Topo

Em decisão inédita, STJ autoriza plantio de maconha para uso medicinal

Paulo Roberto Netto

do UOL, em Brasília

14/06/2022 17h19Atualizada em 14/06/2022 17h54

A 6ª Turma do STJ (Superior Tribunal de Justiça) decidiu, por unanimidade, conceder salvo-conduto para a plantação de maconha para fins medicinais a três pacientes de São Paulo. A decisão é restrita somente aos casos julgados, mas é inédita no tribunal e abre precedente que pode ser usado em decisões sobre o tema no futuro.

Uma das ações era um recurso do MPF (Ministério Público Federal) contra autorização concedida pelo Tribunal Regional Federal da 3ª Região para o cultivo da planta por uma mulher e seu sobrinho. Ambos usariam a cannabis para o tratamento de doenças psiquiátricas.

A segunda ação é de um paciente que tem diversas condições físicas e psiquiátricas, como diabetes, transtorno depressivo, fobia social e estresse pós-traumático. No caso deste rapaz, a 15ª Câmara Criminal do Tribunal de Justiça de São Paulo rejeitou o salvo-conduto, o que motivou o recurso ao STJ.

O ministro Rogério Schietti, relator de uma das ações, afirmou que o tema precisa ser debatido como uma questão de saúde, e não criminal. O magistrado criticou ainda o fato de não haver uma regulamentação sobre o tema, tanto pela Anvisa como pelo Ministério da Saúde, o que tem levado pacientes a recorrer à Justiça para obter permissão para o cultivo.

Para Schietti, enquanto não houver regulamentação, os pacientes vão continuar a passar por uma "ordália medieval" para obter autorizações.

"O discurso contrário a essas possibilidades é um discurso moralista, um discurso que muitas vezes tem um cunho religioso, baseado em dogmas, baseado em falsas verdades, em estigmas de que tudo que é derivado de uma planta maldita pela comunidade, porque quando se fala o nome maconha, é como se tudo que há de pior advém dessa palavra, quando ela é uma planta medicinal

Paremos com preconceitos, paremos com esse moralismo que atrasa o desenvolvimento do tema no âmbito do poder legislativo e que muitas vezes obnubila o pensamento de juízes brasileiros que não enxergam a necessidade de preencherem essa omissão do Estado"
Rogério Schietti Cruz, ministro do Superior Tribunal de Justiça

Sebastião Reis Júnior, relator do segundo processo, acompanhou o colega e disse que é preciso "acabar" com o preconceito envolvendo o plantio de cannabis para fins medicinais.

"Nós não podemos ficar no estado de inércia.
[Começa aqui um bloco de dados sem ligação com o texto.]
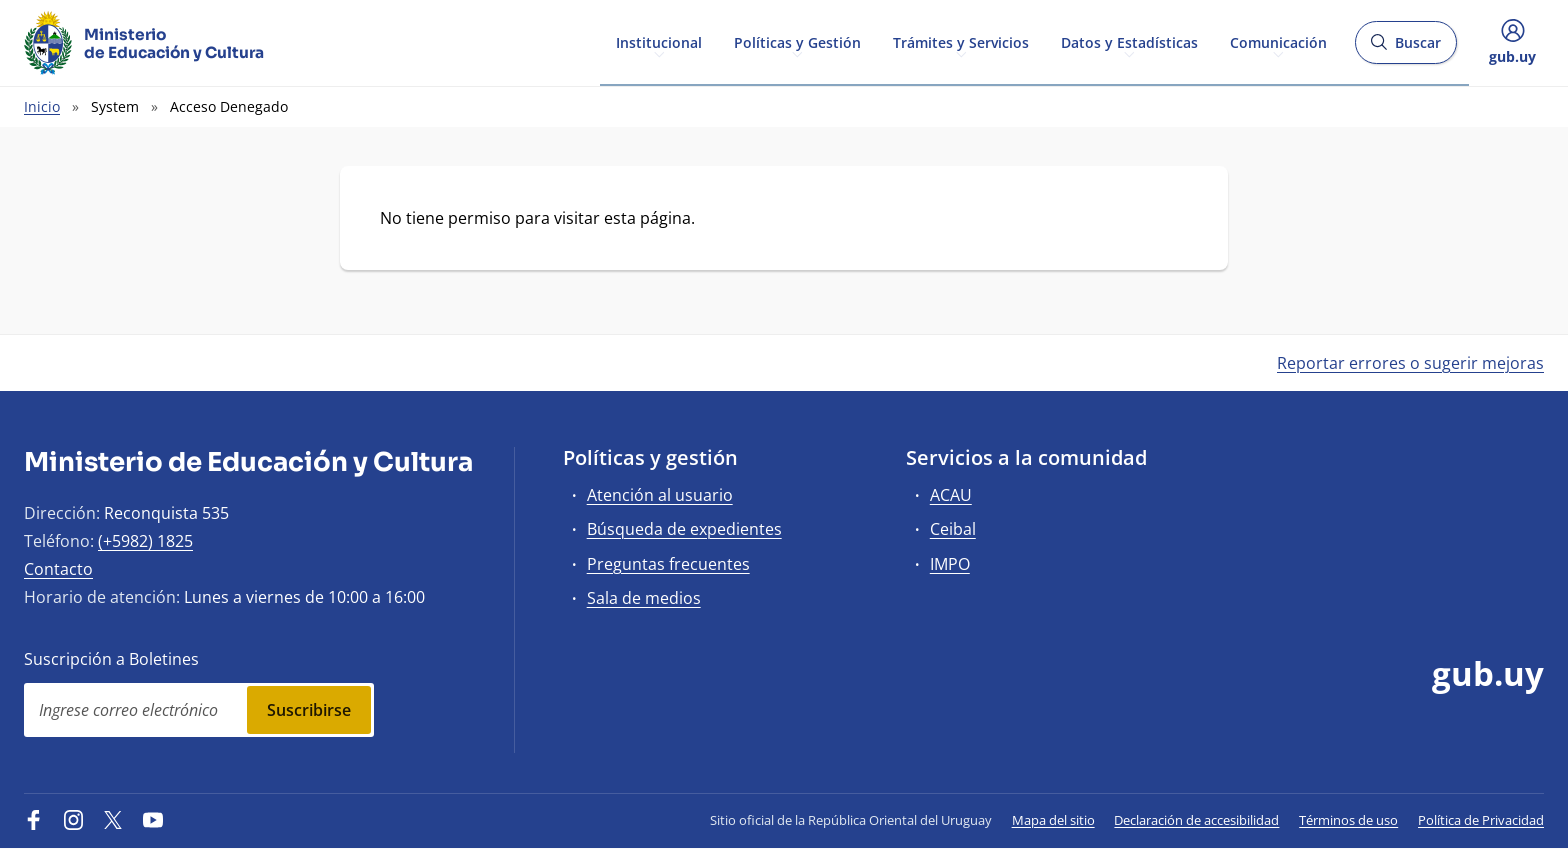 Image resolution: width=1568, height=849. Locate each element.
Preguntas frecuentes (668, 564)
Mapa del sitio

A doutrina discute, o Judiciário tem medo de enfrentar a questão", disse. "Como o ministro Rogério falou, simplesmente tachar de maldita uma planta porque há preconceito contra ela, sem um cuidado maior em se verificar os benefícios que seu uso pode trazer, é de uma irresponsabilidade total".

Inédita, a decisão da 6ª Turma cria um precedente que pode ser usado em casos semelhantes no futuro. Até então, havia somente o entendimento da 5ª Turma do STJ, outro colegiado do tribunal, que considerava que cabia à Anvisa definir sobre o plantio de maconha para fins medicinais.

A advogada Gabriella Arima de Carvalho, que defendeu um dos casos, afirmou que sem a autorização, os pacientes vivem "iminente risco" de serem presos em flagrante, terem as plantas derrubadas e, consequentemente, perder o remédio derivado da cannabis.

"Não são poucos os casos em que usuário e mais especificamente a pessoa que faz uso do medicamento são erroneamente confundidos com traficantes e enfrentam duros processos criminais, além de terem seus tratamento bruscamente interrompidos. Indago se é esse o conceito de justiça que temos", disse.